Chacune des pièces de ce volume bénéficie d’une gravure. Pour Polyeucte, il s’agit d’un frontispice de Chauveau, beaucoup plus sobre que celui de l’édition de 1643 pour ce qui est de l’architecture du temple présenté, du nombre des statues qui le décorent, et des costumes des personnages, d’une antiquité très conventionnelle cette fois ; la statue que le héros a brisée n’est plus celle d’une femme au buste nu.
–1663. LeThéâtre de P. Corneille, revu et corrigé par l’auteur. Partie I [et II], in-folio.
Imprimé à Rouen par Laurens Maurry et vendu à Paris chez Augustin Courbé et Guillaume de Luyne (qui a transféré ses droits à Thomas Jolly et Louis Billaine). Pour cette Partie II : le privilège est de janvier 1653 et l’achevé d’imprimé date du 15 septembre 1663.
Il s’agit d’un grand in-folio, qui marque la consécration d’une œuvre.
292Le premier volume contient le Discours de l’utilité et des parties du poème dramatique, les Examens des douze pièces qui suivent, de Mélite à Polyeucte, puis leurs textes, donnés dans l’ordre de leur représentation.

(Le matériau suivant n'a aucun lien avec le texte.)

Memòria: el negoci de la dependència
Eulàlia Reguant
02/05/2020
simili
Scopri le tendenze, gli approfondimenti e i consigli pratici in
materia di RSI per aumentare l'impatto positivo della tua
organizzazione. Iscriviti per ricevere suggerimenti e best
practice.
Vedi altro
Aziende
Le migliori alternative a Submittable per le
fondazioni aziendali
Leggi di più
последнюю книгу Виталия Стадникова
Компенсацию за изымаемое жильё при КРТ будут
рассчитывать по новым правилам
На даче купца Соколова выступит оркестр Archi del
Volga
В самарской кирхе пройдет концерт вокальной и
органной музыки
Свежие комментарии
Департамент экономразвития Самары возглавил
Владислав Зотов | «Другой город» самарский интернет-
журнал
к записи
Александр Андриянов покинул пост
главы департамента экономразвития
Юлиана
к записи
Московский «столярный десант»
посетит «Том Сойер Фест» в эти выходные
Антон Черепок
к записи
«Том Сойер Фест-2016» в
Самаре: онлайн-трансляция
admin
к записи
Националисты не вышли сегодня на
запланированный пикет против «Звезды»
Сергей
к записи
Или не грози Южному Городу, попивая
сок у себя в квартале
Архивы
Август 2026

On trouve Polyeucte aux pages 583-636.
–1664. Le Théâtre de P. Corneille, revu et corrigé par l’auteur. [I] II, [III], in-8, comme en 1660]
Imprimé à Rouen, et vendu à Paris chez Guillaume de Luyne, Thomas Jolly, Louis Billaine. Privilège du Roi de janvier 1653.
Les huit pièces contenues dans chacun des trois volumes sont les mêmes que dans l’édition de 1660. Le quatrième volume contiendra trois nouvelles tragédies et paraîtra en 1666.
–1668. Le Théâtre de P. Corneille. Revu et corrigé par l’auteur. Partie [I] II, [III et IV]. [In-12].
Imprimé à Rouen, et vendu à Paris chez Guillaume de Luyne (avec Thomas Jolly, et Louis Billaine). Privilège du Roi de janvier 1653.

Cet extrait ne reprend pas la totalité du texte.